Woking has core revenues of around £16 million a year, and debts of around £1.8 BILLION currently. That debt to income ratio is the biggest we’ve seen so far in failed councils.  It is likely that something around £600 million, maybe more, will need to be written off in terms of current asset valuations. A review into how this happened found that within the overall figure, the council borrowed £160m for purposes outside regulations and had “sub-optimal record keeping.”  A huge amount was borrowed from the central government controlled Public Works Loans Body (PWLB) and total debts may end up at over £2 billion. A Section 114 notice has halted all spending on non-essential services.

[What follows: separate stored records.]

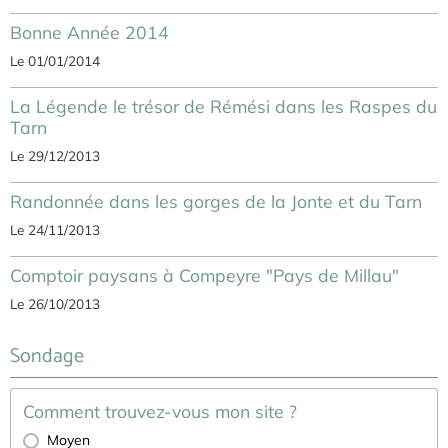
Bonne Année 2014
Le 01/01/2014
La Légende le trésor de Rémési dans les Raspes du
Tarn
Le 29/12/2013
Randonnée dans les gorges de la Jonte et du Tarn
Le 24/11/2013
Comptoir paysans à Compeyre "Pays de Millau"
Le 26/10/2013
Sondage
Comment trouvez-vous mon site ?
Moyen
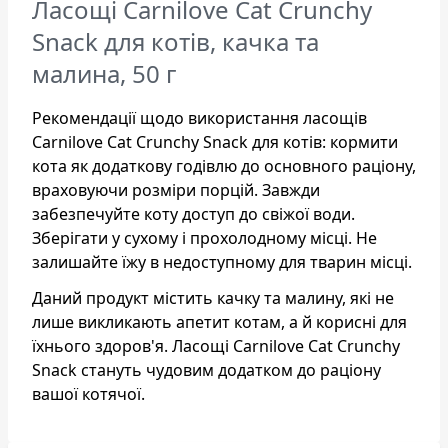
Ласощі Carnilove Cat Crunchy
Snack для котів, качка та
малина, 50 г
Рекомендації щодо використання ласощів
Carnilove Cat Crunchy Snack для котів: кормити
кота як додаткову годівлю до основного раціону,
враховуючи розміри порцій. Завжди
забезпечуйте коту доступ до свіжої води.
Зберігати у сухому і прохолодному місці. Не
залишайте їжу в недоступному для тварин місці.
Даний продукт містить качку та малину, які не
лише викликають апетит котам, а й корисні для
їхнього здоров'я. Ласощі Carnilove Cat Crunchy
Snack стануть чудовим додатком до раціону
вашої котячої.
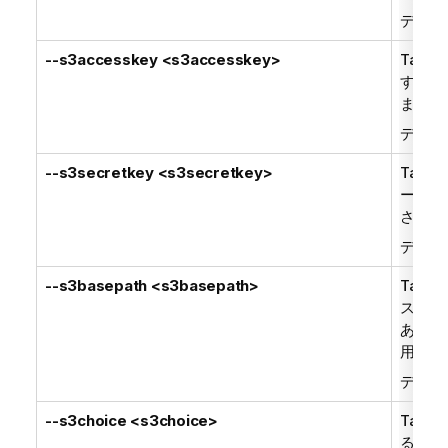
デフォ
--s3accesskey <s3accesskey>
Talend
す。
s3
ます。
デフォ
--s3secretkey <s3secretkey>
Talend
ーです
されま
デフォ
--s3basepath <s3basepath>
Talend
スパス
ありま
用され
デフォ
--s3choice <s3choice>
Talend
るS3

As the Guardian said: “In Woking’s case, the 114 notice shows the council had advanced the colossal sum of £1.3bn – money borrowed from the PWLB – to joint venture companies, notably Victoria Square Woking Ltd, in which the council held a 48% stake and a Northern Irish developer, Moyallen Holdings, held the majority. Then the value of the assets fell”.

There are also questions about why Woking partnered with Moyallen, a relatively small property company, for the Victoria Square development. That venture still operates, but the Bank of Ireland placed four of Moyallen’s other operating units into administration – including two entities used to control the Peacocks Centre at Woking.  The council’s former chief executive was allowed to operate far too independently, it seems. An “acquisition opportunity fund” allowed him to spend up to £3m on regeneration projects without formally approval from the council or executive, and that led to purchases including farmland for £1.5m, and £2.3m on two pubs, one of which burnt down!

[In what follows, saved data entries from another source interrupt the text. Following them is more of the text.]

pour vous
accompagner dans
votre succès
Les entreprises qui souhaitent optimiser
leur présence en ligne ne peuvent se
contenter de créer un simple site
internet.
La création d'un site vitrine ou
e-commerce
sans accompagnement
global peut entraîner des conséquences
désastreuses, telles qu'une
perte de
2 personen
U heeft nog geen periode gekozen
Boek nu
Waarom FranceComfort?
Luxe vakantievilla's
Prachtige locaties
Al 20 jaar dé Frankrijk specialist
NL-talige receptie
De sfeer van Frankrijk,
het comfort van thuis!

Primary responsibility must fall with characters who have all moved on now – previous Tory Leader of the Council, David Bittleston, Chief Executive Terry Morgan, and Finance Director Leigh Clarke.  It would be good to see those three in court charged with malfeasance in public office. However, all the councillors who failed to raise the alarm also share some blame. One councillor tried to sound the alarm about the dealings but was shouted down in council meetings.

But other stakeholders who deserve a lot more criticism than they are getting are those in central government. The majority of the loans came from the PWLB – a central government body within the Treasury that lends money to local councils. Concerned observers had contacted Treasury and the Department responsible for local government – currently called the Department for Levelling Up, Housing, and Communities (DLUHC) – about Woking but were ignored. In 2017, the Times  “raised the alarm about reckless council spending” but were told by central government that “ that there were “strong checks and balances” in place to protect taxpayers’ cash”. 

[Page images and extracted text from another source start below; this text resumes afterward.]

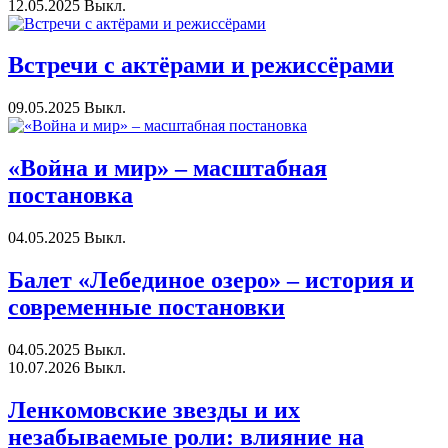
12.05.2025
Выкл.
Встречи с актёрами и режиссёрами
09.05.2025
Выкл.
«Война и мир» – масштабная
постановка
04.05.2025
Выкл.
Балет «Лебединое озеро» – история и
современные постановки
04.05.2025
Выкл.
10.07.2026
Выкл.
Ленкомовские звезды и их
незабываемые роли: влияние на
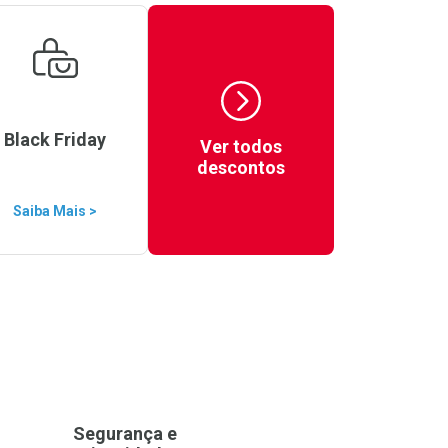
Black Friday
Ver todos
descontos
Saiba Mais >
Segurança e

Well that was clearly total nonsense, so Treasury and DLUHC must share some of the blame for this fiasco. Partly because of that, government will have to bail out the council. There is no way local taxpayers can cover the debt (without bankrupting them personally) so this will effectively end up as a wider taxpayer debt write-off.

In recent years, we’ve seen both Labour and Tory councils getting into trouble around bad investments, bad buying and criminality at times too. This is about personal and systemic failures, not really party politics, although central government has failed to monitor the gross incompetence of these councils.  So given the outlook for the next general election, and if Labour are serious about giving more power to local councils, we really need some new parallel measures put in place. We have to make sure more power does not simply lead to more huge failures, with more crooks and incompetents wasting or stealing huge amounts of our money.